Posted September. 09, 2013 06:06,   

한국어

A fever over female divers sweeps across Japan. This has been triggered by Amachan, a NHK TV drama aired in the morning from April this year. The drama is about a high school girl in Tokyo, who is having a hard time adapting to school. The girl later move to her mother’s hometown Iwate Prefecture and became a female diver after her grandmother.

Amachan accidently became an idol star across Japan but decided to go back to her hometown to revive the town after the 2011 Great East Japan Earthquake. The drama has gone up in the ratings with more than 20 percent. The filming location has become a famous tourist attraction, and young women in their 20s come to the prefecture to become divers. It may be rightly said that Amachan is leading the revival of Iwate prefecture, the area hit hardest during the earth quake.

Real Meccas of female drivers in Japan, however, are Mie, Toba and Shima prefectures, not northeast Japan. More than half of the entire 2,174 female divers live in the three prefectures. The prefectures pour their energy into the restore the economy by using the cultural heritage of female drivers. As part of such efforts, 10 foreign correspondents in Tokyo were invited to cover female divers. The female diver culture is unique to Korea and Japan. Female divers’ work amazed not only western correspondents from Germany, France, Swiss and Italia but also those from China and Vietnam. Some of them jumped into the water holding a water-resistant camera along with women divers.

Reporters questioned many questions to divers at a resting place where women divers talk one another after finishing work.
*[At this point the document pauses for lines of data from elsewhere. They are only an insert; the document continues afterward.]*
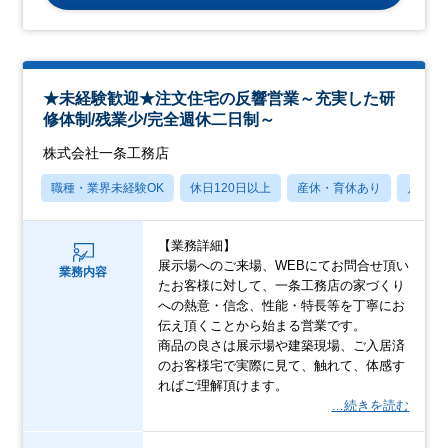
★未経験歓迎★注文住宅の反響営業～充実した研
修体制/残業少/完全週休二日制～
株式会社一条工務店
職種・業界未経験OK
休日120日以上
産休・育休あり
月残業
【業務詳細】
展示場へのご来場、WEBにてお問合せ頂い
業務内容
たお客様に対して、一条工務店の家づくり
への熱意・信念、性能・特長等を丁寧にお
伝え頂くことから始まる営業です。
商品の良さは展示場や建築現場、ご入居済
のお客様宅で実際に見て、触れて、体感す
ればご理解頂けます。
…続きを読む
They were also interested in the marketing strategy of the prefecture using the female diver culture. The Ishigami Shrine, a shrine to pray for the safety of female drivers is crowded with female tourists from all over Japan. The visitors believe that at least one wish of a woman comes true. Charms of female divers, which are engraved with patterns of check and stars, are also popular.

The event was also aimed at helping the female diver culture be enlisted as a UNESCO intangible cultural heritage. This plan was made in 2007 by female divers in Korea’s Jeju Island to preserve and hand down the unique culture and accepted by the Japanese counterpart. “Female divers have learned the ancient skill to survive in their bodies, “said Ishihara Yoshikata, the director of the Sea Museum, to which foreign correspondents nodded. The director said, the white cotton clothes worn by female divers were from Korea in the 1900s. Until then Japanese female divers used to dive without clothes for their upper bodies.

The reason why Korean and Japanese female divers came to work together is because of the sense of crisis that the culture is endangered. The number of Japanese female divers nosedived from 17,611 in 1956 to 2,174 in 2010. Most of them are over 60s in their age. Because young women do not want to lean the job while expensive ear shells have decreased. In Korea, the number of Jeju female divers fell to 4,800 from 30,000.

Considering the fact that Jeju’s female divers used to protest against Japan in the 1930s, this kind of cooperation reflects the change of time. If the female diver culture will be enlisted as a world cultural heritage, it will be a meaningful achievement between Korean and Japan since the Korea-Japan 2002 World Cup. The female divers of the both sides have strengthened their friendship by sending people to celebrate festivals at both sides. This relationship shows that there are many aspects of Korea-Japan relations other than the strained diplomatic relations.